Otto: Social Intranet wird "Mitmach-Net"
Auch im
Otto-Konzern
läuft seit 2020 vieles sehr anders in der internen Kommunikation. Im Januar - noch vor Corona - stellte der Versandhändler auf Microsoft 365 als zentrale Informations- und Kommunikationsplattform um, damit hieß es auch Abschied nehmen vom bisherigen Social Intranet, das erst vor drei Jahren visuell und konzeptionell überarbeitet worden war. Es bot Features wie Personalisierungen, einen unternehmensweiten Eventkalender, Corporate News, ein schwarzes Brett und Funktionen wie Liken, Sharen und Kommentare - und wurde ganz gut angenommen.

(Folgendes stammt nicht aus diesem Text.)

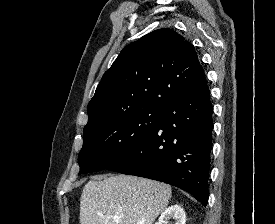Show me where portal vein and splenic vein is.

Sandra Tauchert, Senior Expert Communications Development & Structure
Bild: Otto
Die Umstellung in diesem Jahr nutzt die Unternehmenskommunikation, um das Intranet komplett neu und "zeitgemäßer" zu gestalten und zum partizipativen "Mitmach-Net" umzubauen, in dem die Mitarbeiter des Konzerns - als große Community - das Sagen haben und viel stärker als zuvor miteinander interagieren. Für die interne Kommunikation eine "kleine Revolution" - und keine leichte Aufgabe, zumal auch noch die Corona-Pandemie neue Herausforderungen brachte.
In dieser Situation hat sich das neue Intranet bereits bewährt. "Es ist unser Hauptkommunikations- und Informationskanal und somit zentraler Knotenpunkt für alle Themen, die das Unternehmen und unsere Zusammenarbeit betreffen", erklärt Sandra Tauchert
, in der Otto-Unternehmenskommunikation als Senior Expert Communications Development & Structure gemeinsam mit Nina Burmester
, Communications Channel Managerin Intern & Extern, maßgeblich beteiligt an der Umsetzung. "In Zeiten, in denen man sich nicht mehr physisch nahe sein kann, bleiben die KollegInnen über das Intranet trotzdem miteinander verbunden." Das Intranet sei der neue Orientierungs- und Einstiegspunkt für das gesamte Unternehmen - eine Art digitales Zuhause für die digitale Identität der Mitarbeiter, von dem aus sie überall hingelangen.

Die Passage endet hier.